O primeiro passo, após a apreensão de um telefone celular, é o espelhamento dos dados contidos no aparelho, que se realiza por meio de software adequado, garantindo a integridade das informações. Ou seja, ainda que o telefone celular seja adulterado ou destruído, todo o seu conteúdo estará preservado na íntegra, sem modificações, garantindo-se posterior confrontação e análise pelo juiz, pelo Ministério Público e pela defesa.

A partir disto, o conteúdo do aparelho eletrônico será analisado por profissional capacitado com formação na área da tecnologia. A perícia, então, é materializada documentalmente (laudo pericial), demonstrando-se detalhadamente o procedimento empregado e as informações obtidas. Observe-se que, após a apreensão, toda a cadeia de rastreamento do objeto – aparelho celular e seu conteúdo – deve ser identificada, mostrando, por exemplo, quem manipulou o eletrônico e com qual objetivo.

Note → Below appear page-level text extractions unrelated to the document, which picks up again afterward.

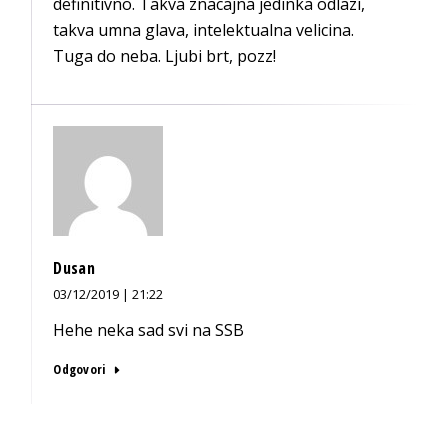
definitivno. Takva znacajna jedinka odlazi,
takva umna glava, intelektualna velicina.
Tuga do neba. Ljubi brt, pozz!
Dusan
03/12/2019 | 21:22
Hehe neka sad svi na SSB
Odgovori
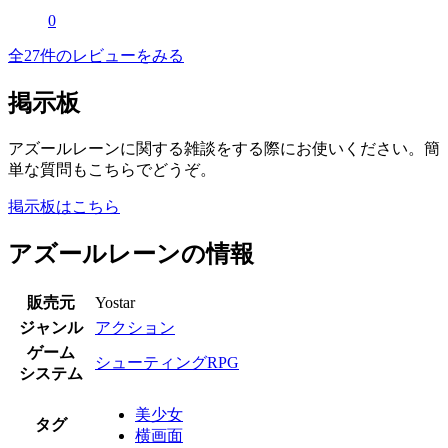
0
全27件のレビューをみる
掲示板
アズールレーンに関する雑談をする際にお使いください。簡
単な質問もこちらでどうぞ。
掲示板はこちら
アズールレーンの情報
販売元
Yostar
ジャンル
アクション
ゲーム
シューティングRPG
システム
美少女
タグ
横画面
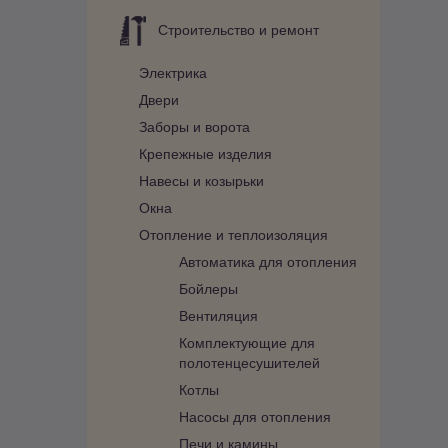
Строительство и ремонт
Электрика
Двери
Заборы и ворота
Крепежные изделия
Навесы и козырьки
Окна
Отопление и теплоизоляция
Автоматика для отопления
Бойлеры
Вентиляция
Комплектующие для
полотенцесушителей
Котлы
Насосы для отопления
Печи и камины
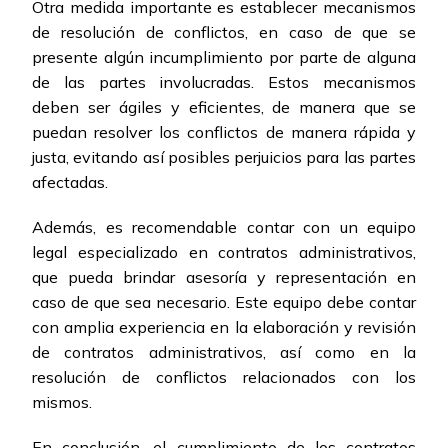
Otra medida importante es establecer mecanismos
de resolución de conflictos, en caso de que se
presente algún incumplimiento por parte de alguna
de las partes involucradas. Estos mecanismos
deben ser ágiles y eficientes, de manera que se
puedan resolver los conflictos de manera rápida y
justa, evitando así posibles perjuicios para las partes
afectadas.
Además, es recomendable contar con un equipo
legal especializado en contratos administrativos,
que pueda brindar asesoría y representación en
caso de que sea necesario. Este equipo debe contar
con amplia experiencia en la elaboración y revisión
de contratos administrativos, así como en la
resolución de conflictos relacionados con los
mismos.
En conclusión, el cumplimiento de los contratos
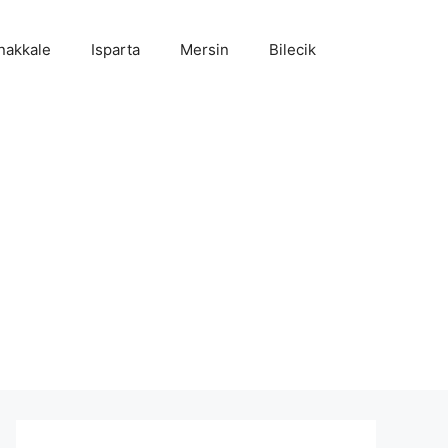
nakkale
Isparta
Mersin
Bilecik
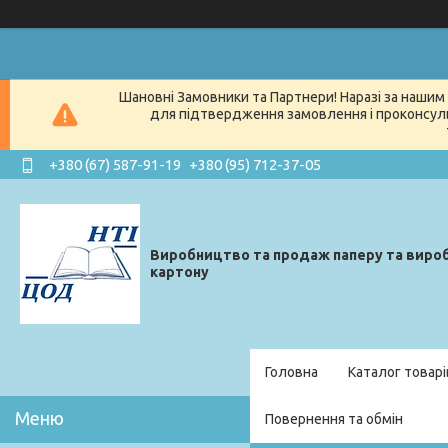
Шановні Замовники та Партнери! Наразі за нашим 
для підтвердження замовлення і проконсуль
+380 (67) 587-91-19
+380 (95) 712-37-05
Виробництво та продаж паперу та вироб
картону
Головна
Каталог товарі
Повернення та обмін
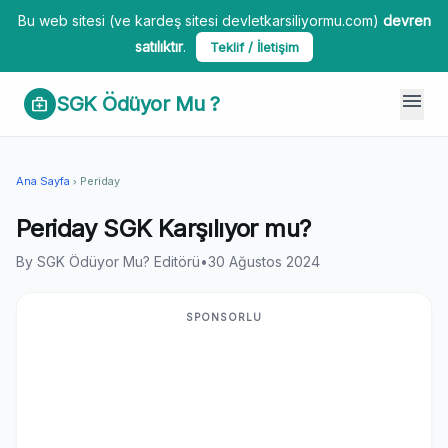
Bu web sitesi (ve kardeş sitesi devletkarsiliyormu.com)
devren
satılıktır
.
Teklif / İletişim
menu
SGK Ödüyor Mu ?
medical_services
Ana Sayfa
Periday
chevron_right
Periday SGK Karşılıyor mu?
By SGK Ödüyor Mu? Editörü
•
30 Ağustos 2024
SPONSORLU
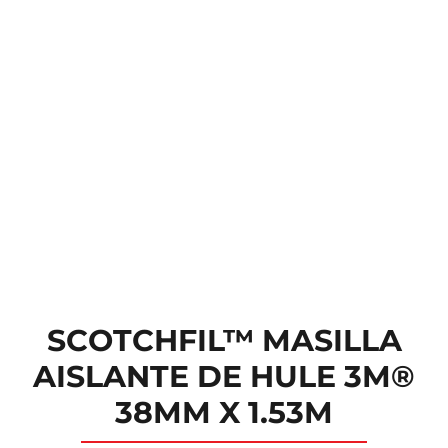
SCOTCHFIL™ MASILLA
AISLANTE DE HULE 3M®
38MM X 1.53M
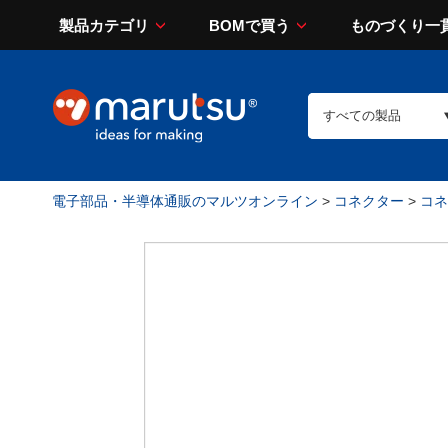
製品カテゴリ
BOMで買う
ものづくり一
電子部品・半導体通販のマルツオンライン
>
コネクター
>
コネ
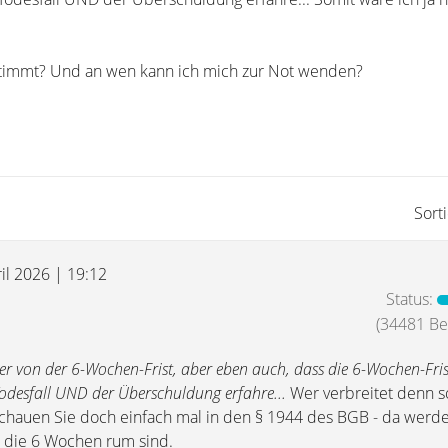
 stimmt? Und an wen kann ich mich zur Not wenden?
Sort
il 2026 | 19:12
Status:
(34481 Bei
er von der 6-Wochen-Frist, aber eben auch, dass die 6-Wochen-Fri
odesfall UND der Überschuldung erfahre...
Wer verbreitet denn s
chauen Sie doch einfach mal in den § 1944 des BGB - da werde
ss die 6 Wochen rum sind.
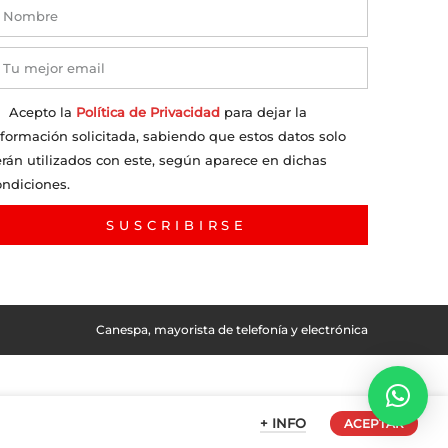
Acepto la
Política de Privacidad
para dejar la
nformación solicitada, sabiendo que estos datos solo
erán utilizados con este, según aparece en dichas
ondiciones.
SUSCRIBIRSE
Canespa, mayorista de telefonía y electrónica
+ INFO
ACEPTAR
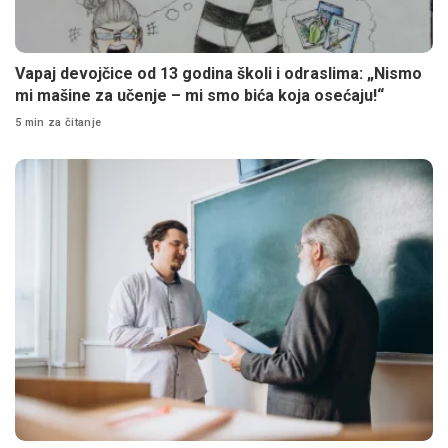
Vapaj devojčice od 13 godina školi i odraslima: „Nismo
mi mašine za učenje – mi smo bića koja osećaju!“
5 min za čitanje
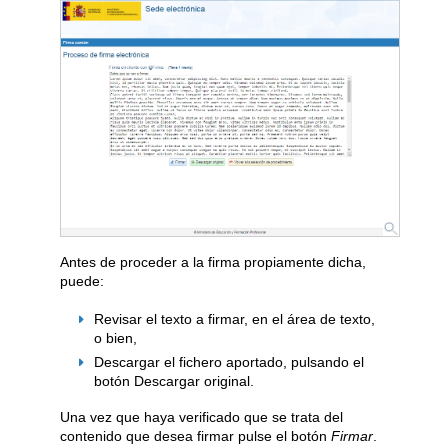
Antes de proceder a la firma propiamente dicha,
puede:
Revisar el texto a firmar, en el área de texto,
o bien,
Descargar el fichero aportado, pulsando el
botón Descargar original.
Una vez que haya verificado que se trata del
contenido que desea firmar pulse el botón
Firmar
.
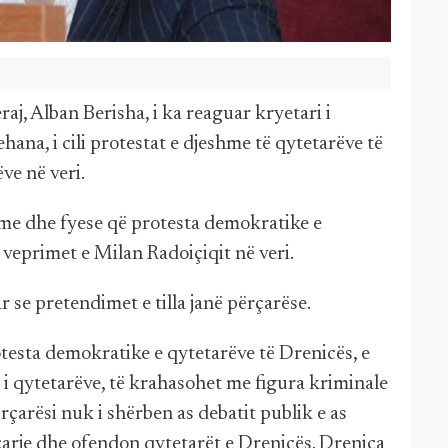
aj, Alban Berisha, i ka reaguar kryetari i
ana, i cili protestat e djeshme të qytetarëve të
ve në veri.
hme dhe fyese që protesta demokratike e
veprimet e Milan Radoiçiqit në veri.
ar se pretendimet e tilla janë përçarëse.
esta demokratike e qytetarëve të Drenicës, e
i qytetarëve, të krahasohet me figura kriminale
përçarësi nuk i shërben as debatit publik e as
arje dhe ofendon qytetarët e Drenicës. Drenica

Portanto, com base no Código de Processo Penal, especificamente a disposição contida no seu art. 158, a cadeia de custódia da prova sempre deve ser rastreada e documentada, não podendo ser o aparelho eletrônico manejado livremente pela Autoridade Policial, por exemplo. A eventual quebra dessa cadeia de custódia importa na ilicitude da prova a que se refere aquele conjunto de atos. Deverá o magistrado, portanto, reconhecer a sua ilicitude e determinar o consequente desentranhamento dos autos.